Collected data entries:
________________________
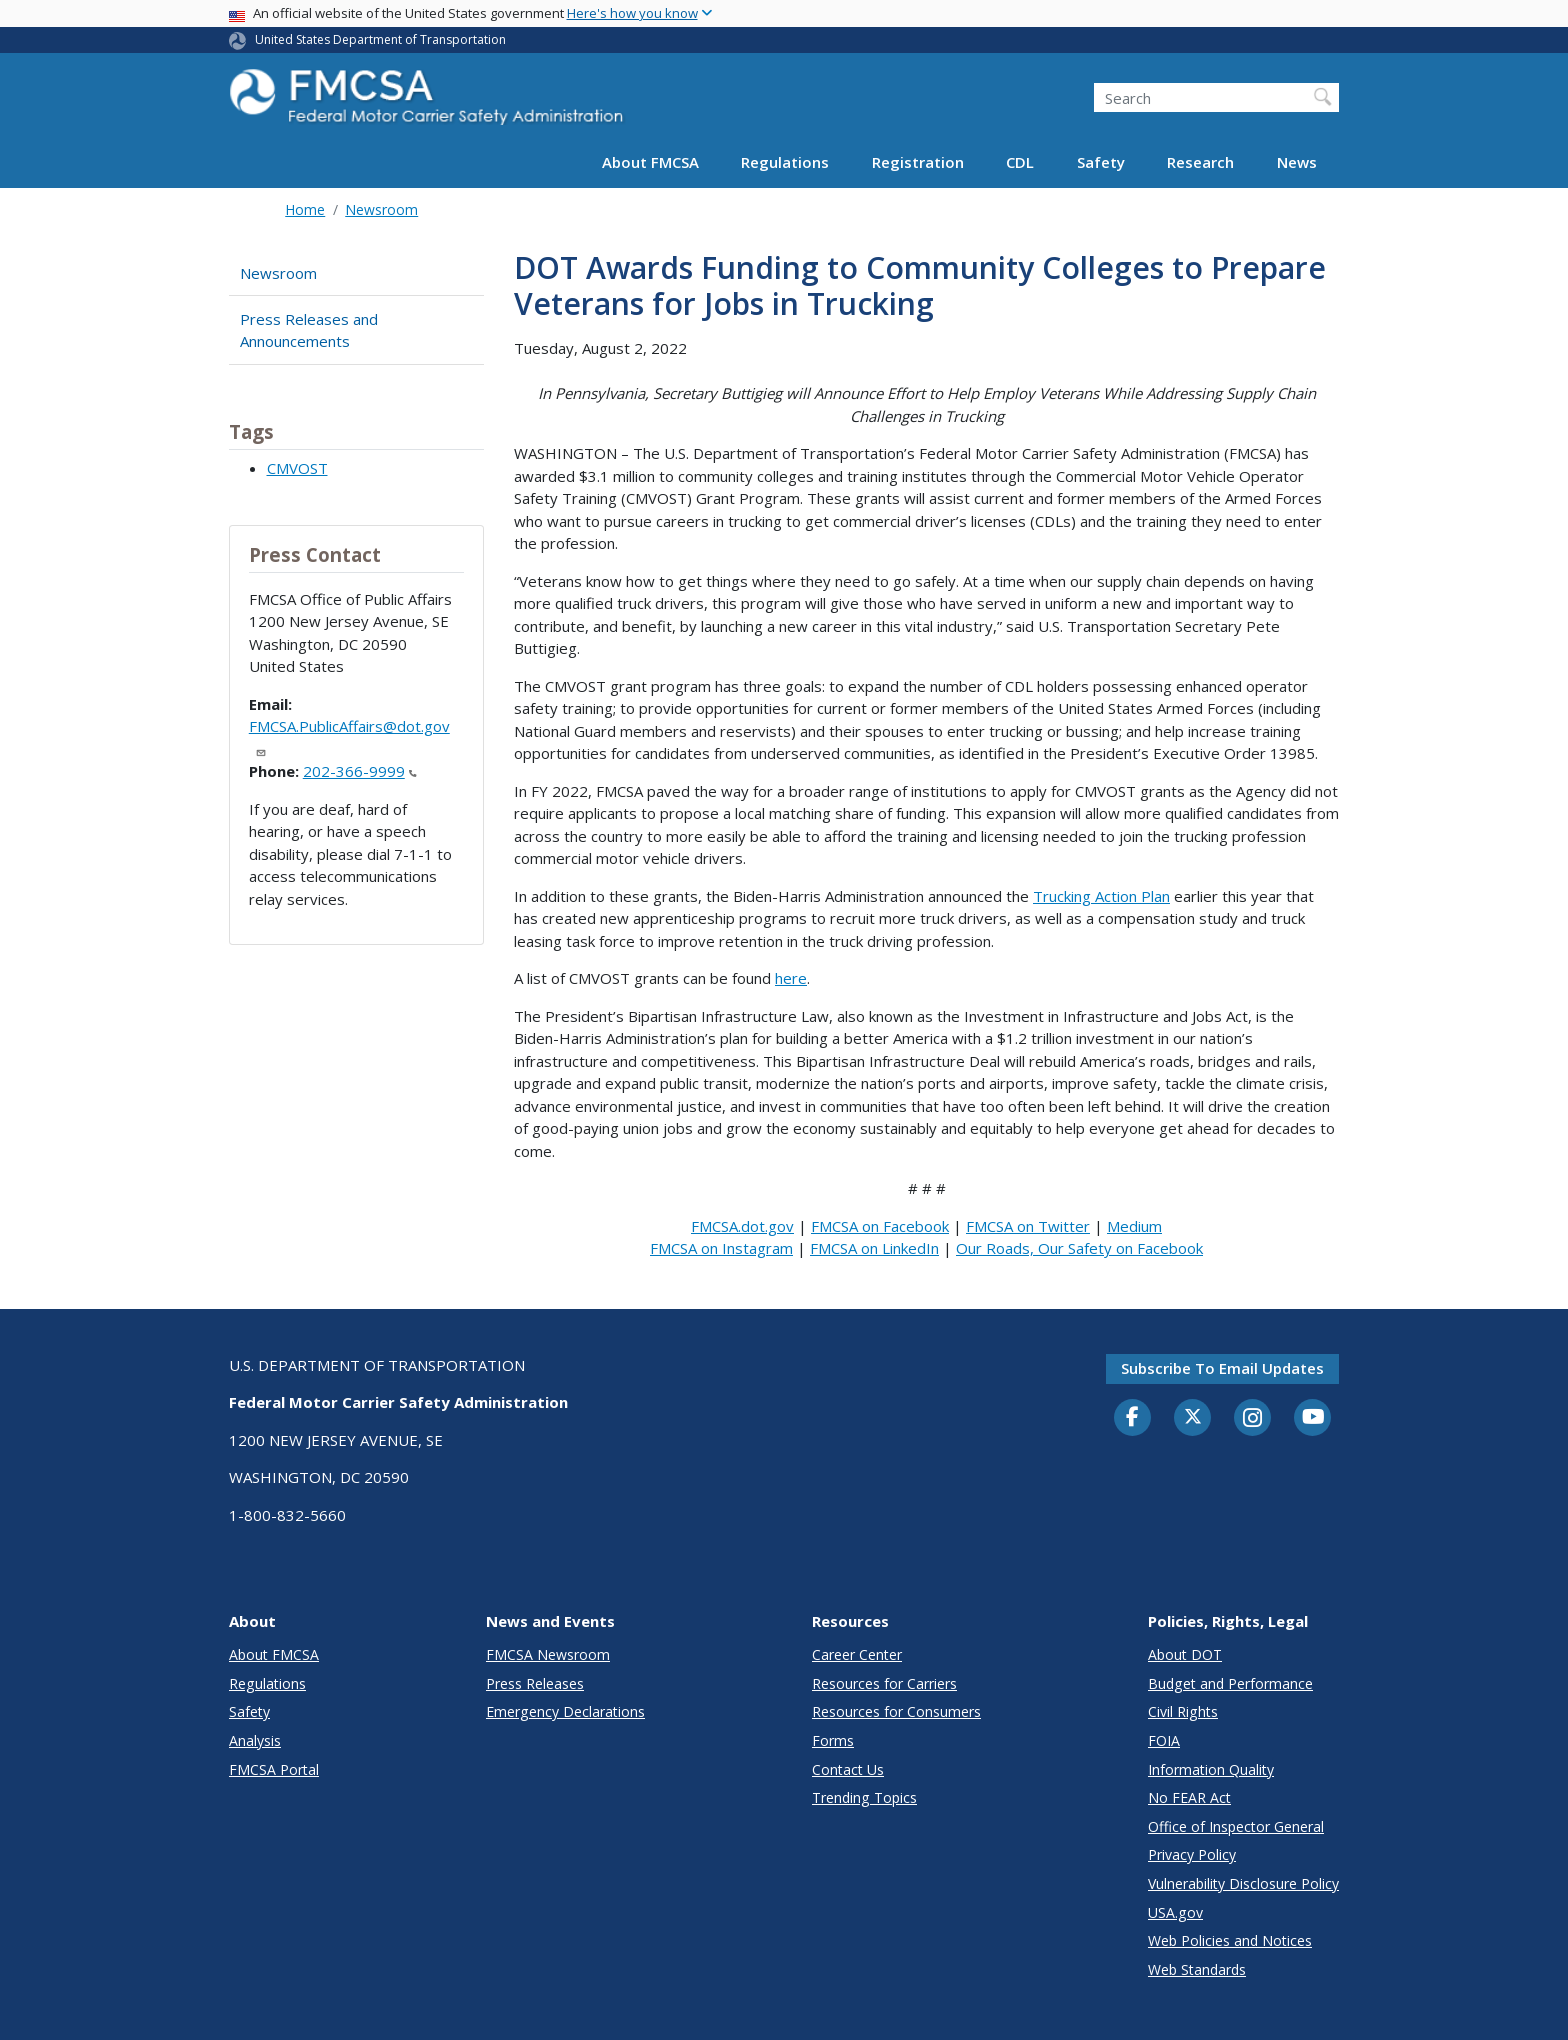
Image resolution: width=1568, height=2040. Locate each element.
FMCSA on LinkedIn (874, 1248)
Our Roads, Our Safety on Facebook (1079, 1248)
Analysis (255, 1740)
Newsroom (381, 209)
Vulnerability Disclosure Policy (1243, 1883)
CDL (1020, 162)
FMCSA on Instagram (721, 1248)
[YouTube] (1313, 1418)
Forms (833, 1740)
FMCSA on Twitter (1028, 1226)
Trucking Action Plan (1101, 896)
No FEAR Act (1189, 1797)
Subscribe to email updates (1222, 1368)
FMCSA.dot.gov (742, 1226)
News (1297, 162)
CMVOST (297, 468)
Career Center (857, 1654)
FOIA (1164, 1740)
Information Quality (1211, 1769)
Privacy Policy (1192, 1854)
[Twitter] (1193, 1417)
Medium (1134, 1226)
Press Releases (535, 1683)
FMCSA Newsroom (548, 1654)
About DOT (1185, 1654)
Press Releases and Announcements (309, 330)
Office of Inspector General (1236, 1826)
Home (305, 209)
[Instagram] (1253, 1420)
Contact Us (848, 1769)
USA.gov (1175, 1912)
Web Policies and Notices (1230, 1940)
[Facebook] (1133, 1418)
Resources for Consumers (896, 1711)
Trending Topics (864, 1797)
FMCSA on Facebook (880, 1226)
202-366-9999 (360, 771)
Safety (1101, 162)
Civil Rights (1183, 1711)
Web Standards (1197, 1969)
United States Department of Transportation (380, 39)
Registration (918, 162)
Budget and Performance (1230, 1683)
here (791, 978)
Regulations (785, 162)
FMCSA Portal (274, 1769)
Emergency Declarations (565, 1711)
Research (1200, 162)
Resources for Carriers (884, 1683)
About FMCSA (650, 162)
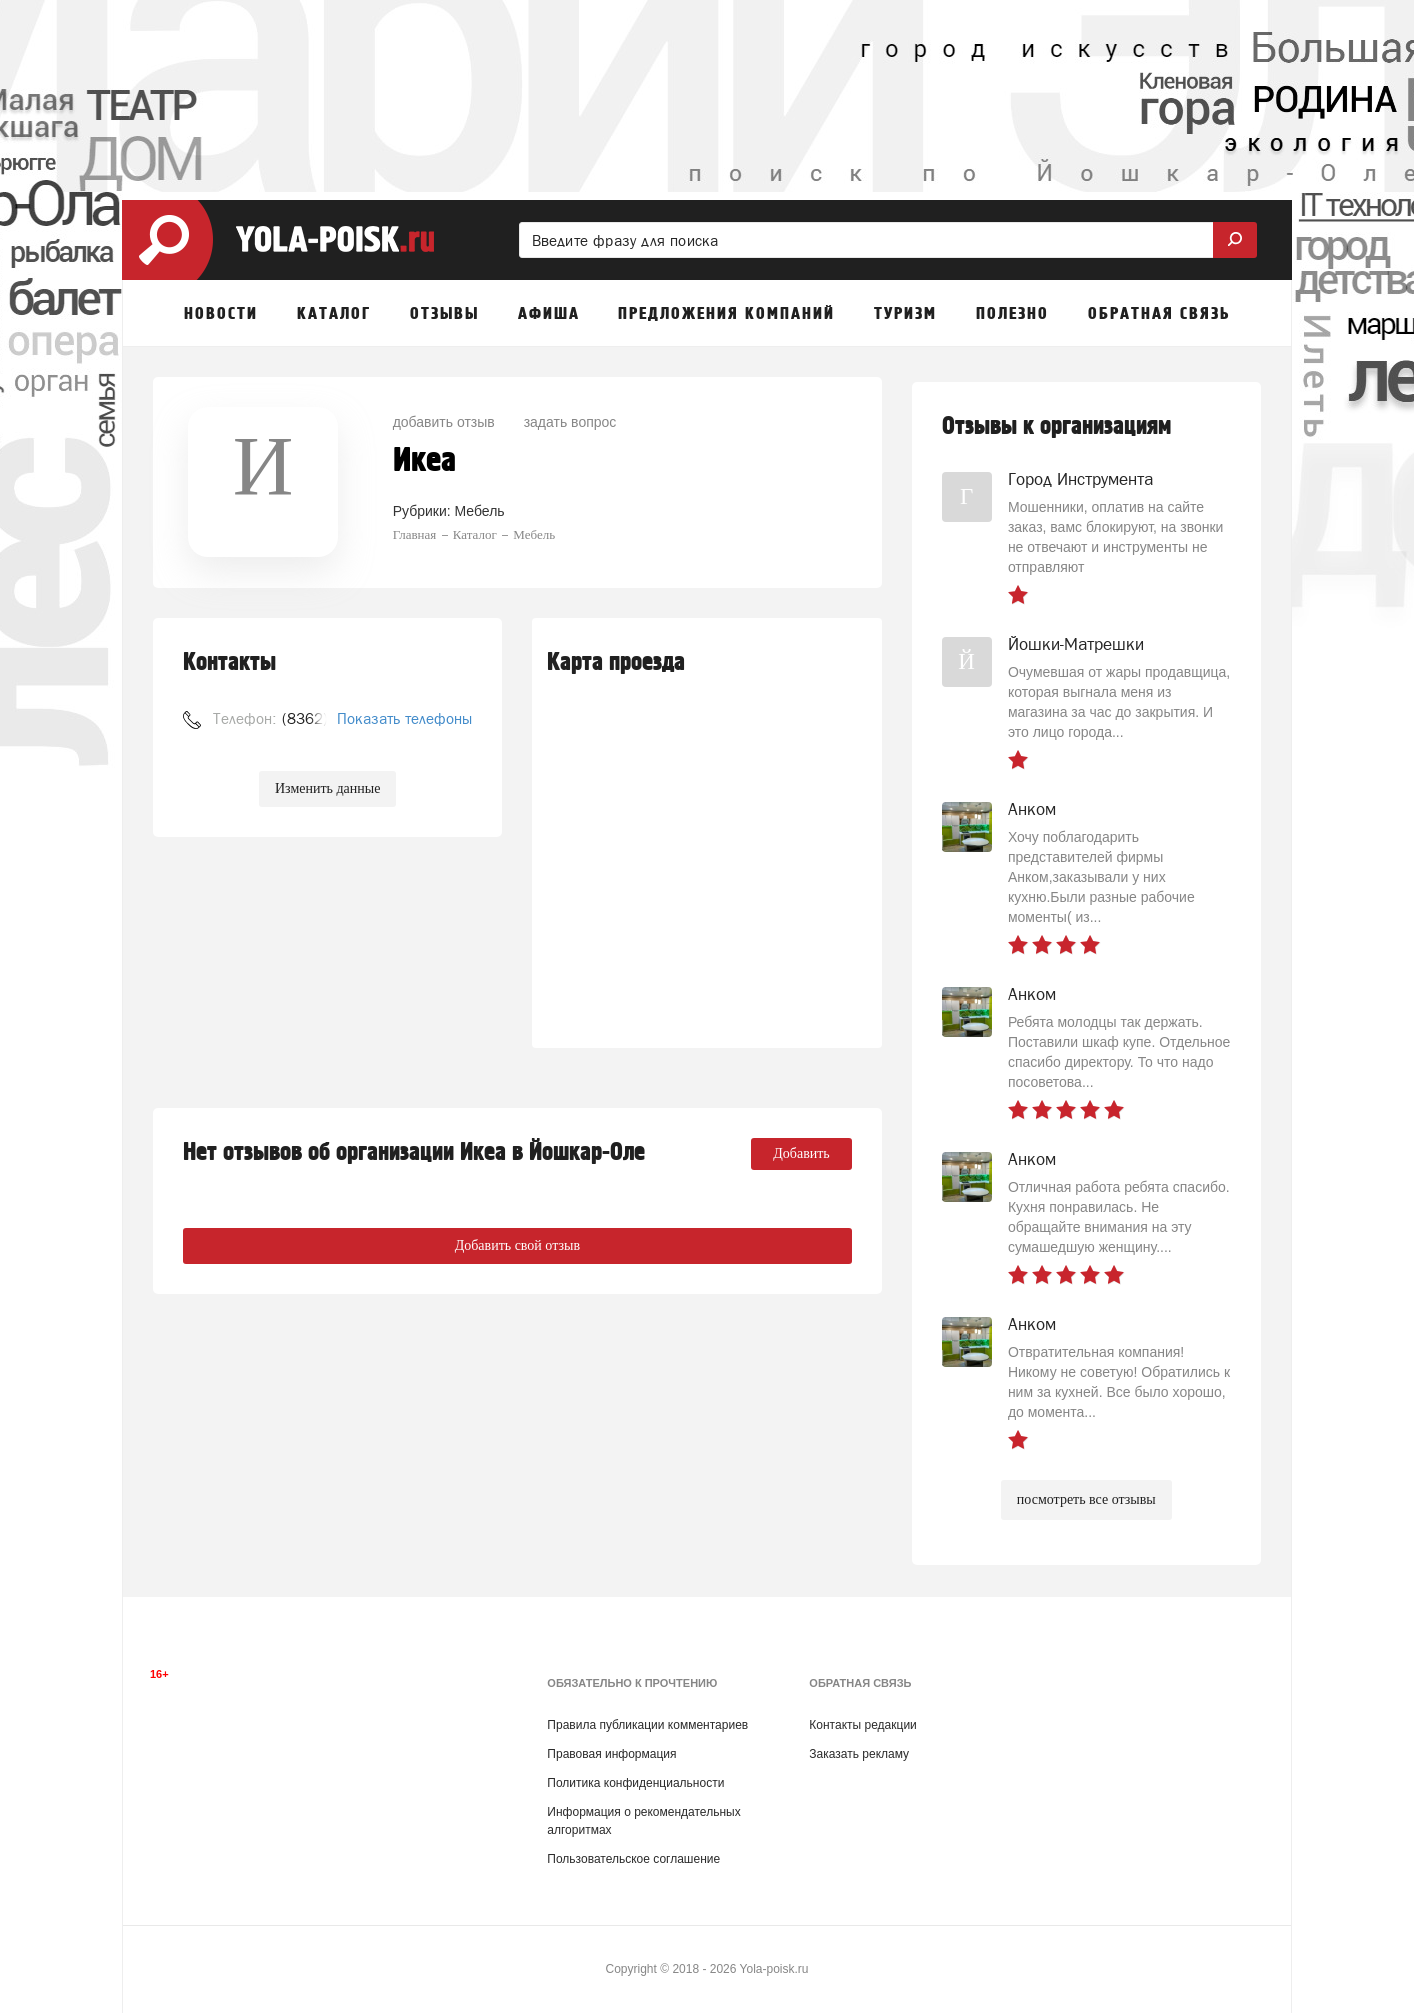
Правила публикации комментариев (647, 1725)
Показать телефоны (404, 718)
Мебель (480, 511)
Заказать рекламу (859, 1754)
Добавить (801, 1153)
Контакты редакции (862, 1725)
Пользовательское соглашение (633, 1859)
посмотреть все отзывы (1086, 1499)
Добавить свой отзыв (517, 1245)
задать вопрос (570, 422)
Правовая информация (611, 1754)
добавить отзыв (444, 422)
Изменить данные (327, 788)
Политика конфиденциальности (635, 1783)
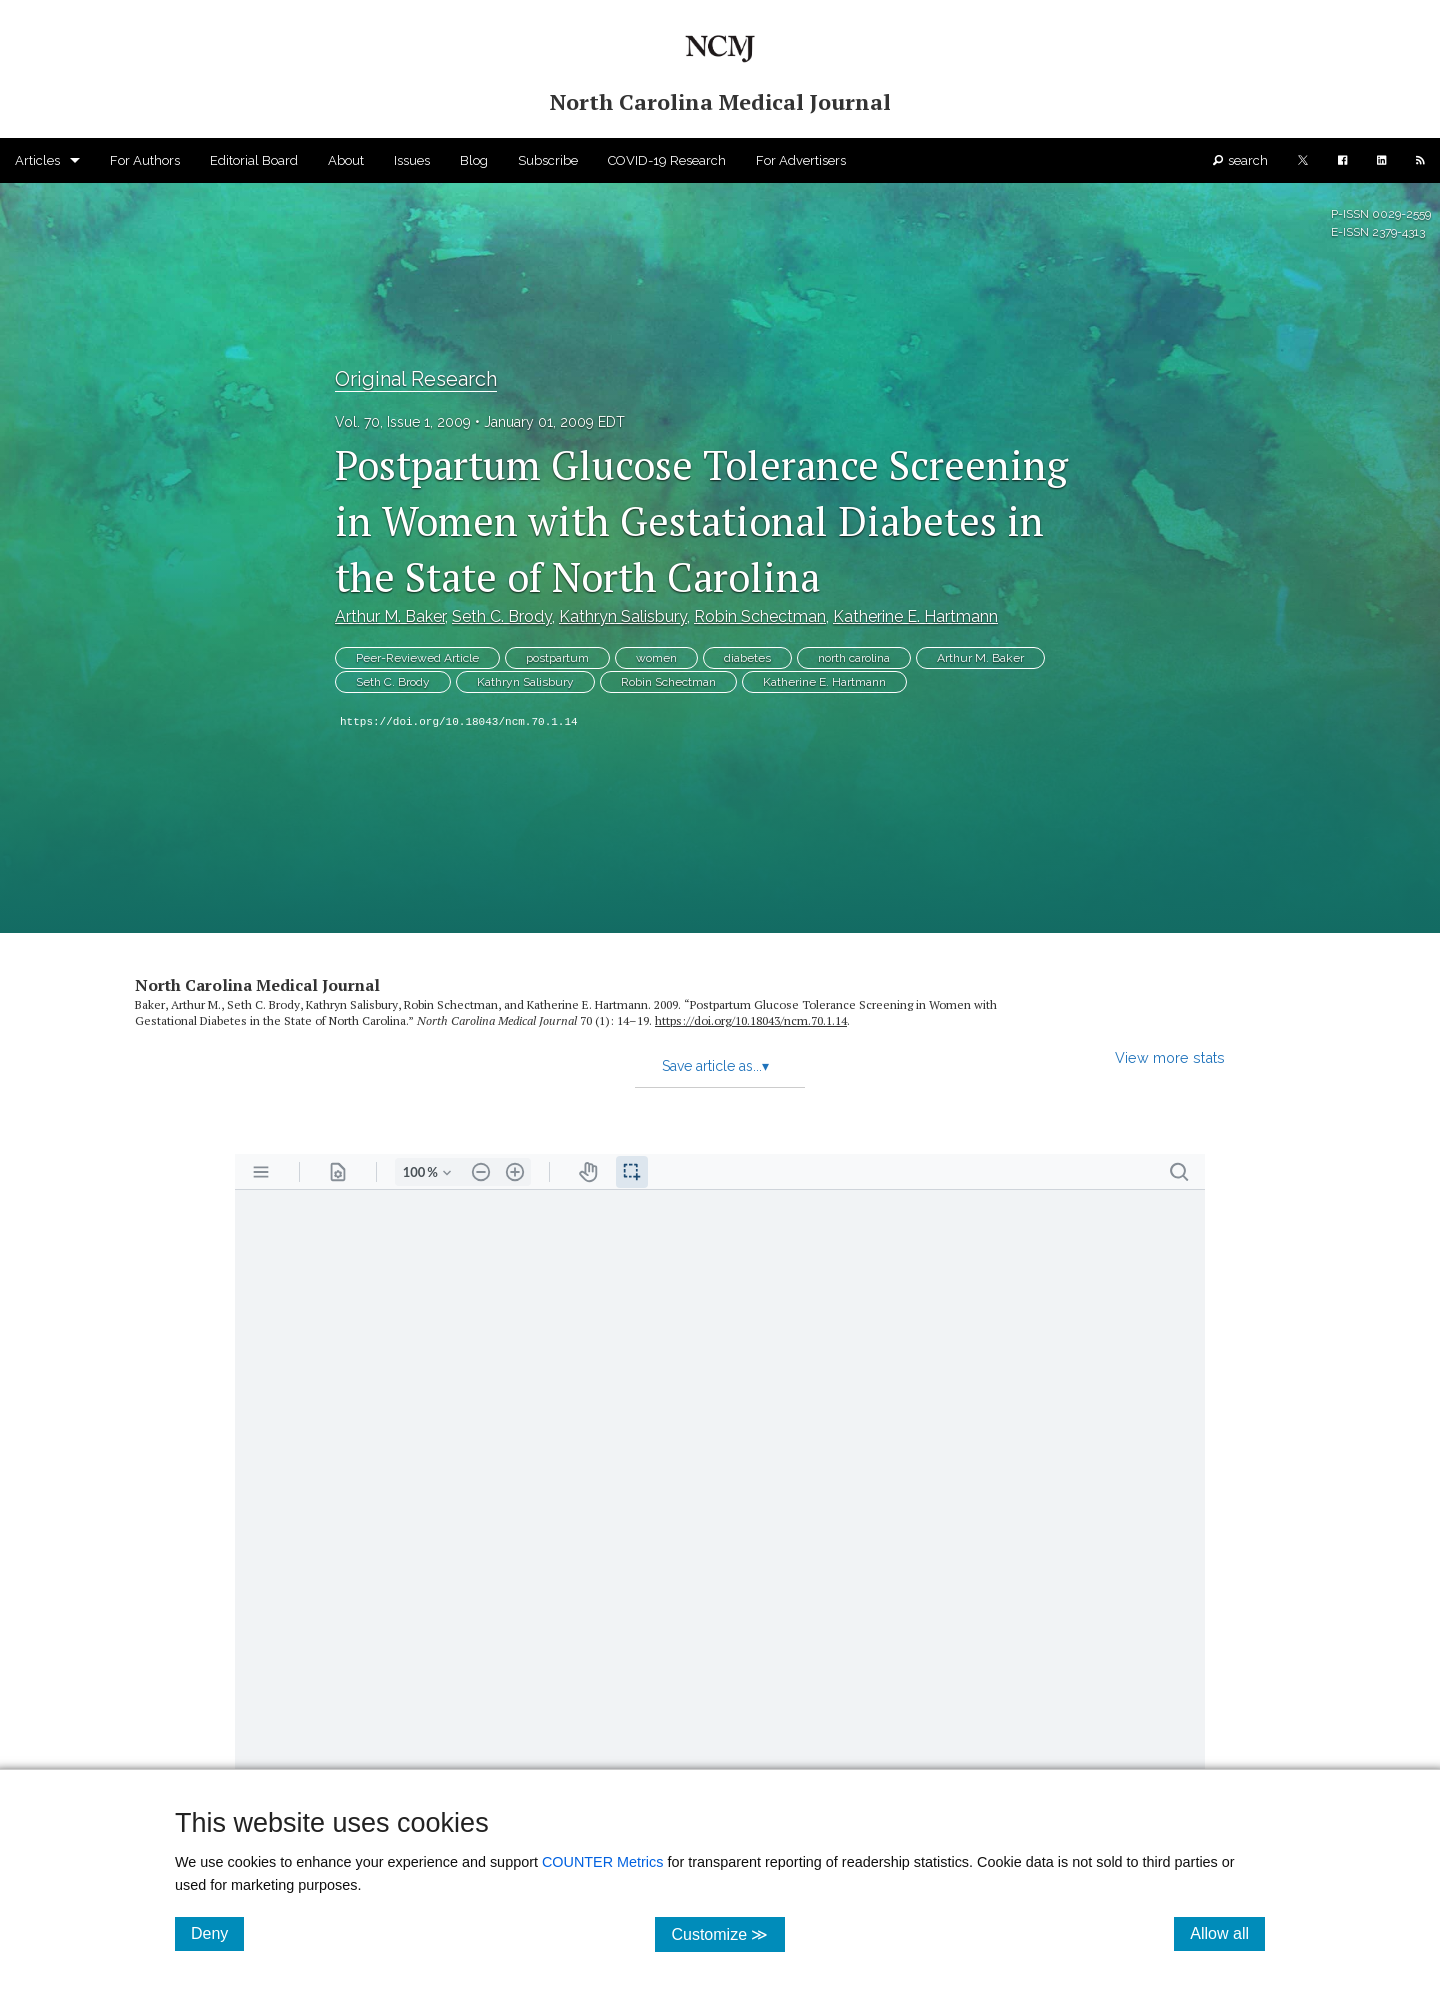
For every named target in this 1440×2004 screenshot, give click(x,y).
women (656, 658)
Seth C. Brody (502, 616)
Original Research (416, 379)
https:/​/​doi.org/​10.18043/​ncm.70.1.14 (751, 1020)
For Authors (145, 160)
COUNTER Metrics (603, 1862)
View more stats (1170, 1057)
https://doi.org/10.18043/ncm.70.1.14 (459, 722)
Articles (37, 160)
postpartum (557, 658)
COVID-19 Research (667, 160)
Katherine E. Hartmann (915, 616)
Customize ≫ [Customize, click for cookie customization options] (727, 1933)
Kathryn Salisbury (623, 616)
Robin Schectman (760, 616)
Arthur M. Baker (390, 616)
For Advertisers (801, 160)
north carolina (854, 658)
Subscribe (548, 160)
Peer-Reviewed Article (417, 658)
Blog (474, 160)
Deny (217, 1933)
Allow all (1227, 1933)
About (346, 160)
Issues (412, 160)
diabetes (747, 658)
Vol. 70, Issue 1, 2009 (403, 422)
________________________
Set down exactly the lines that begin with the one containing "Katherine E. Hartmann (915, 616)" and end with the last line above, and no others.

- [Result]:
Katherine E. Hartmann (915, 616)
Customize ≫ [Customize, click for cookie customization options] (727, 1933)
Kathryn Salisbury (623, 616)
Robin Schectman (760, 616)
Arthur M. Baker (390, 616)
For Advertisers (801, 160)
north carolina (854, 658)
Subscribe (548, 160)
Peer-Reviewed Article (417, 658)
Blog (474, 160)
Deny (217, 1933)
Allow all (1227, 1933)
About (346, 160)
Issues (412, 160)
diabetes (747, 658)
Vol. 70, Issue 1, 2009 (403, 422)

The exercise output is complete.